薛定邦低下头,重新扶起在低声闷哼的张伯伦。沉默而又倔强地,把他放在自己膝盖上。手伸进衣兜里面,去摸索自己的电话。

        “我有时候真他妈……”尹仁愤一脚踹向桌子,桌面上的酒杯倒下,五彩斑斓的液体撒满黑色玻璃,燃烧着火焰。

        尹仁把牙齿磨得咯咯作响。他气哼哼扭过头,双手抱胸,把目光落在暗色帘子上,似乎要用眼睛把门帘给盯出一个洞来。

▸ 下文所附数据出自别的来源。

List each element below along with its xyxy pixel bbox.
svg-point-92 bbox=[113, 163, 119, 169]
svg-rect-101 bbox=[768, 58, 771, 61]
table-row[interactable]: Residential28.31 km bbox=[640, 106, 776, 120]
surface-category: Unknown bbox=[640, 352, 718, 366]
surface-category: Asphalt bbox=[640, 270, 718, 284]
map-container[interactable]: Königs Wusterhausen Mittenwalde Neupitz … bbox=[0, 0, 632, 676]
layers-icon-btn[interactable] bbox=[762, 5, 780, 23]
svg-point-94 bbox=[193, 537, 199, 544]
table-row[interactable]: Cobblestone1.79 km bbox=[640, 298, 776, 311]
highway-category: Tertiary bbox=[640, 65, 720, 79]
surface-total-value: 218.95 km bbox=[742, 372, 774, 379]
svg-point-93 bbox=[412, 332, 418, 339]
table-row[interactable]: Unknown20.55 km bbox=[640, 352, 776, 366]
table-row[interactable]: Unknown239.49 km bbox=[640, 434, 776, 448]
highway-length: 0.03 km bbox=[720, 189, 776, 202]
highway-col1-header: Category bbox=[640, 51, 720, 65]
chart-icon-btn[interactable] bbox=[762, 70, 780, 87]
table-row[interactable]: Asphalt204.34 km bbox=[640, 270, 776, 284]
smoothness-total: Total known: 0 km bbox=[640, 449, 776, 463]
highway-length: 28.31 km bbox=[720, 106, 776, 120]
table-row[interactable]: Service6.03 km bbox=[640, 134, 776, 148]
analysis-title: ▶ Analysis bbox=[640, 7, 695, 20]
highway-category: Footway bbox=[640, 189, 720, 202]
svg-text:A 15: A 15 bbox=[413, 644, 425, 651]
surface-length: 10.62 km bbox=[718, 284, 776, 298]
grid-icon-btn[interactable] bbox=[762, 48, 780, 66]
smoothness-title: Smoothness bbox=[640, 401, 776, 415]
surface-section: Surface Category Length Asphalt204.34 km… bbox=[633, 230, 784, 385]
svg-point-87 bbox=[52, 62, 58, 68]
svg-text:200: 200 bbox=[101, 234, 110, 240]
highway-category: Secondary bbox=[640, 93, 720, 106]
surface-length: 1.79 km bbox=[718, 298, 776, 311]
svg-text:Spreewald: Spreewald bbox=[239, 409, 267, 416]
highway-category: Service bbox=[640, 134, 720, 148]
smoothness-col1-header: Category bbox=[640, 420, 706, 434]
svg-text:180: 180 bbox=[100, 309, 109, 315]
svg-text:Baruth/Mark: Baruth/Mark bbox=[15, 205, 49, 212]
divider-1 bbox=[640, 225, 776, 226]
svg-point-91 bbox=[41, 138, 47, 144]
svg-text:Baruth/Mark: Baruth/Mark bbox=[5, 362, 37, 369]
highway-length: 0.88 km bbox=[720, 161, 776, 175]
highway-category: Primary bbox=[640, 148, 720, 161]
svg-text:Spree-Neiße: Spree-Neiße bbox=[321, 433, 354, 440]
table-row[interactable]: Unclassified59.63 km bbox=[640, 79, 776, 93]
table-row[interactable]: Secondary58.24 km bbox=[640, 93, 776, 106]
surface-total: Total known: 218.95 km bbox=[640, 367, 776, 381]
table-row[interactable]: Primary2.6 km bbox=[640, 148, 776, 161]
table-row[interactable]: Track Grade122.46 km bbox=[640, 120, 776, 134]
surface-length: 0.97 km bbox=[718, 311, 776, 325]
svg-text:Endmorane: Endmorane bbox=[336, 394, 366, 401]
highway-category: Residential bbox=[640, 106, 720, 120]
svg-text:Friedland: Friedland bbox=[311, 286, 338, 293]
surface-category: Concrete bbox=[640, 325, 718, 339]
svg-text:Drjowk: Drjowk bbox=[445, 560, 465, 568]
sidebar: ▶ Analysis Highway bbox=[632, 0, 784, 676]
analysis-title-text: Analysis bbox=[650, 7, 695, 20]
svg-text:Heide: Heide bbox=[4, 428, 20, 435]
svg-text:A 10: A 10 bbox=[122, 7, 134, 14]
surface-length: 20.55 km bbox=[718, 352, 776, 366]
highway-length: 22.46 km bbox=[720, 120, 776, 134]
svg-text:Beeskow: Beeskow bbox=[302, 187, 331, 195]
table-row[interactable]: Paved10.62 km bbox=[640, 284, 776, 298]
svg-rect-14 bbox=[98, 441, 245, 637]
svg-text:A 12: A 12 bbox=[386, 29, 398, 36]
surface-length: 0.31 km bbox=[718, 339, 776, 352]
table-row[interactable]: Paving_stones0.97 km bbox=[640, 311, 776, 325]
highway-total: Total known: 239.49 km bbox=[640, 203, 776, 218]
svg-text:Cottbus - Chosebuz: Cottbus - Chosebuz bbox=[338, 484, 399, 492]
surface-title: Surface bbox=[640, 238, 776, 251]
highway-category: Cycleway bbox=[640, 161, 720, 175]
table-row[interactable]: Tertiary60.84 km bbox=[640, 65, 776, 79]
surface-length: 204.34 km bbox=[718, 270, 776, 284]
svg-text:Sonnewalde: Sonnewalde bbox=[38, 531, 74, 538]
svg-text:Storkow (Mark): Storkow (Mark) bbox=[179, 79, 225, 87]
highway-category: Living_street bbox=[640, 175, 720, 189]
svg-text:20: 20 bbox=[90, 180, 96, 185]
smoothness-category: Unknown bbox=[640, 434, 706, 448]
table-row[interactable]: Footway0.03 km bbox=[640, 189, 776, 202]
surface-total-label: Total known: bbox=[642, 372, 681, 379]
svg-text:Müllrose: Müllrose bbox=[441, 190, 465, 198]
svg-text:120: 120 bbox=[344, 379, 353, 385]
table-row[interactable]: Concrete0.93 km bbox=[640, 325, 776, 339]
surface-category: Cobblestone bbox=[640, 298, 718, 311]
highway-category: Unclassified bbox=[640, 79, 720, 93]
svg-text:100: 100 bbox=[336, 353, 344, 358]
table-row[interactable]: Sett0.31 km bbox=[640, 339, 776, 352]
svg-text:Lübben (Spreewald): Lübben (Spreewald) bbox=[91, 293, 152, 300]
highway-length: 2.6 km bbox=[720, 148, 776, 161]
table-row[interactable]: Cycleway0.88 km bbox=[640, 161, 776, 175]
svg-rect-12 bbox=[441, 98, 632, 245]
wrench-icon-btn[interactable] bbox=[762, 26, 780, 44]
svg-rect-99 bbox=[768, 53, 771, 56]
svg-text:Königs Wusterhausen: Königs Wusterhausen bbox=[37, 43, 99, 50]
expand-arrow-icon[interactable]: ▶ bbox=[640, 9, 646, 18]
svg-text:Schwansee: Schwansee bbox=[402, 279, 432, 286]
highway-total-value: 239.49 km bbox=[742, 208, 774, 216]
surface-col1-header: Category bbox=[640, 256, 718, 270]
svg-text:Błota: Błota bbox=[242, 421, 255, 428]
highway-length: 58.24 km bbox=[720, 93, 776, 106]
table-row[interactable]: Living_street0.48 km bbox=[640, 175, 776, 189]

        “尹仁,我想,张伯伦没有伤害我的意思。”薛定邦单手解开手机锁,抬眼看了尹仁一眼,“这个药瓶子,你也看见了,新的,没打开过。他来之前,并没有往我们酒里倒药的想法。”

        “就不能有别的瓶子吗?!”尹仁不服气地喊。

        “我认为没有。”薛定邦平静温柔,眼波如水,“如果用不到这么多药,不用带这么多来引起怀疑。我们喝完这轮酒,就要离开这里。如果他真的想要那么做,肯定会在酒里倒了药再端来。但是,他没有。如果他要用药物,来对付我。”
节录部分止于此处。